Tribune Co., the owner of the Los Angeles Times, decided not to file a new plan to exit bankruptcy because it is negotiating with creditors, Chief Executive Officer Randy Michaels told employees in an e-mail today.

The three-sentence note said the company would not amend its plan “at the present time.” Company spokesman Gary Weitman said the company wouldn’t comment further.

The decision came a week after Tribune company lawyer James Conlan said the company was being forced to rewrite its reorganization plan because of the collapse of a deal to divide ownership of the publisher among senior lenders. Conlan had told U.S. Bankruptcy Judge Kevin J. Carey in Wilmington, Delaware that the company would file a new plan by today designed to attract as much creditor support as possible.

The company’s current reorganization proposal is designed to end the threat of lawsuits against company officials and its senior lenders over Tribune’s 2007 buyout. Under the plan, those lenders would split among themselves more than 90 percent of Tribune’s equity.

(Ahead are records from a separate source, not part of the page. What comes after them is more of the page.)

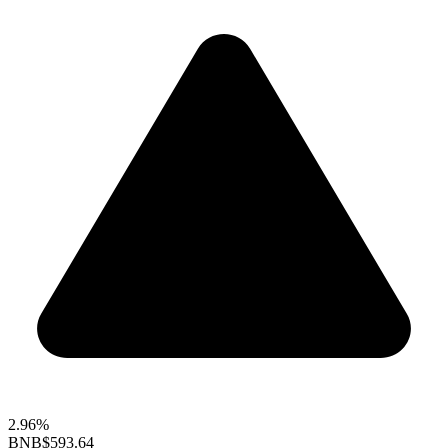
2.96%
BNB
$593.64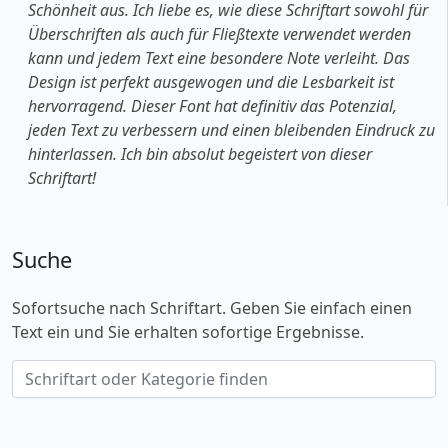
Schönheit aus. Ich liebe es, wie diese Schriftart sowohl für
Überschriften als auch für Fließtexte verwendet werden
kann und jedem Text eine besondere Note verleiht. Das
Design ist perfekt ausgewogen und die Lesbarkeit ist
hervorragend. Dieser Font hat definitiv das Potenzial,
jeden Text zu verbessern und einen bleibenden Eindruck zu
hinterlassen. Ich bin absolut begeistert von dieser
Schriftart!
Suche
Sofortsuche nach Schriftart. Geben Sie einfach einen
Text ein und Sie erhalten sofortige Ergebnisse.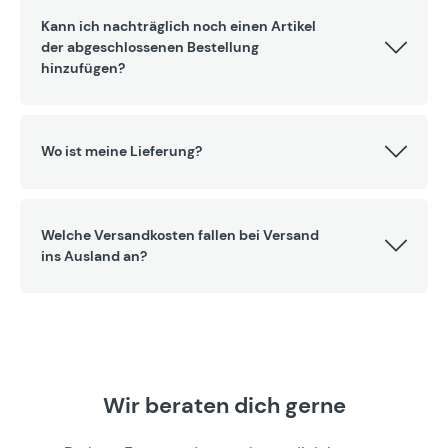
Kann ich nachträglich noch einen Artikel
der abgeschlossenen Bestellung
hinzufügen?
Wo ist meine Lieferung?
Welche Versandkosten fallen bei Versand
ins Ausland an?
Wir beraten dich gerne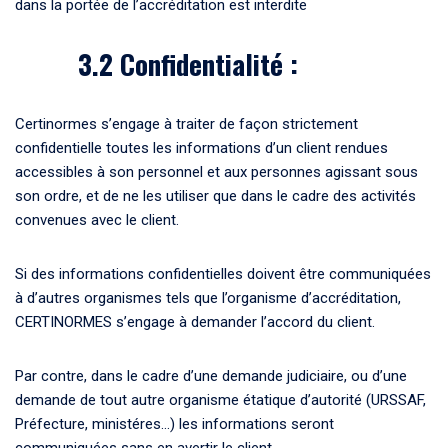
dans la portée de l’accréditation est interdite
3.2 Confidentialité :
Certinormes s’engage à traiter de façon strictement
confidentielle toutes les informations d’un client rendues
accessibles à son personnel et aux personnes agissant sous
son ordre, et de ne les utiliser que dans le cadre des activités
convenues avec le client.
Si des informations confidentielles doivent être communiquées
à d’autres organismes tels que l’organisme d’accréditation,
CERTINORMES s’engage à demander l’accord du client.
Par contre, dans le cadre d’une demande judiciaire, ou d’une
demande de tout autre organisme étatique d’autorité (URSSAF,
Préfecture, ministéres…) les informations seront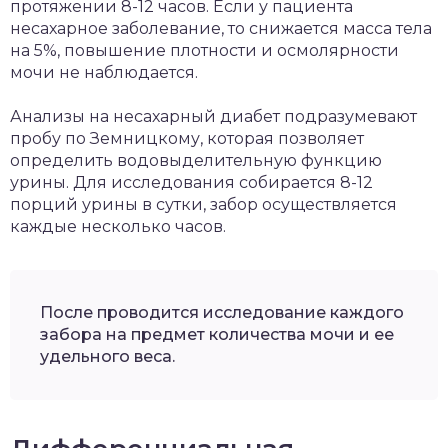
протяжении 8-12 часов. Если у пациента
несахарное заболевание, то снижается масса тела
на 5%, повышение плотности и осмолярности
мочи не наблюдается.
Анализы на несахарный диабет подразумевают
пробу по Земницкому, которая позволяет
определить водовыделительную функцию
урины. Для исследования собирается 8-12
порций урины в сутки, забор осуществляется
каждые несколько часов.
После проводится исследование каждого
забора на предмет количества мочи и ее
удельного веса.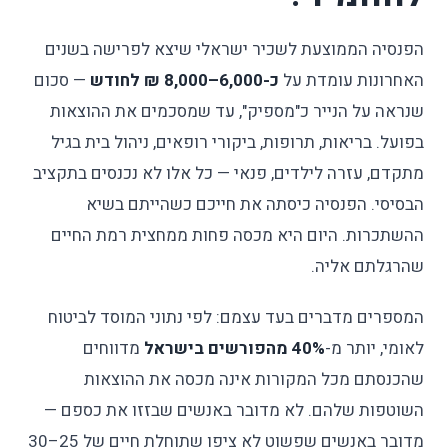
הפנסיה הממוצעת לשכיר ישראלי שיצא לפרישה בשנים
האחרונות עומדת על
כ-6,000–8,000 ₪ לחודש
— סכום
שנראה על הנייר כ"מספיק", עד שמסכמים את ההוצאות
בפועל. בריאות, תרופות, ביקורי רופאים, ניהול בית בגיל
מתקדם, עזרה לילדים, פנאי — כל אלו לא נכנסים בתקציב
הבסיסי. הפנסיה כיסתה את חייכם כשהייתם בשיא
ההשתכרות. היום היא מכסה פחות ממחצית רמת החיים
שהרגלתם אליה.
המספרים מדברים בעד עצמם: לפי נתוני המוסד לביטוח
לאומי, יותר מ-
40% מהפורשים בישראל
מדווחים
שהכנסתם מכל המקורות אינה מכסה את ההוצאות
השוטפות שלהם. לא מדובר באנשים שבזזו את כספם —
מדובר באנשים שפשוט לא ציפו שתוחלת חיים של 25–30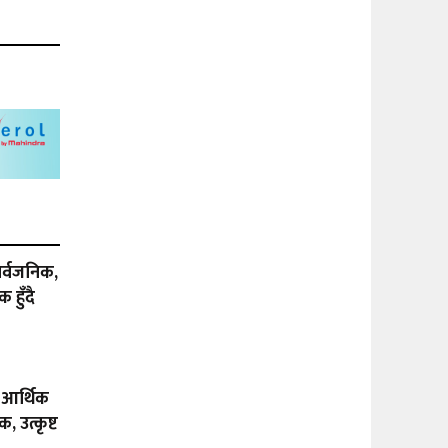
ार्वजनिक,
 हुँदै
 आर्थिक
, उत्कृष्ट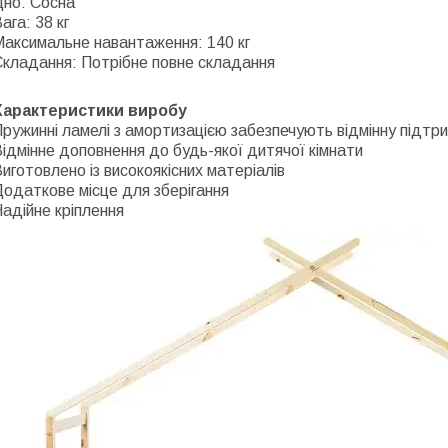
Дно: Сосна
ага: 38 кг
Максимальне навантаження: 140 кг
Складання: Потрібне повне складання
Характеристики виробу
ружинні ламелі з амортизацією забезпечують відмінну підтр
ідмінне доповнення до будь-якої дитячої кімнати
иготовлено із високоякісних матеріалів
одаткове місце для зберігання
адійне кріплення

JPMorgan Chase & Co. and Angelo Gordon & Co. canceled an agreement to support the plan after a court-appointed bankruptcy examiner found that senior lenders could be vulnerable to a lawsuit from Chicago-based Tribune’s lower-ranking, pre-buyout creditors.

Zell Buyout

Tribune filed bankruptcy in December 2008, one year after real-estate billionaire Sam Zell led a buyout of shareholders using more than $8 billion in new debt. Tribune also owns the Chicago Tribune, as well as broadcast stations and cable channels.

Conlan disclosed the end of the company’s alliance with senior lenders on Aug. 20.

That alliance was built on an April agreement among JPMorgan and Angelo Gordon and creditors Law Debenture Trust Co. and Centerbridge Credit Advisors to settle their differences and support Tribune’s plan of reorganization.

In early August, JPMorgan and Angelo Gordon notified the other parties by e-mail that they were quitting, citing a clause in the agreement allowing them to back out should Tribune pull its support for the original reorganization plan, according to court papers filed by Law Debenture.

The case is In re Tribune Co., 08-13141, U.S. Bankruptcy Court, District of Delaware (Wilmington).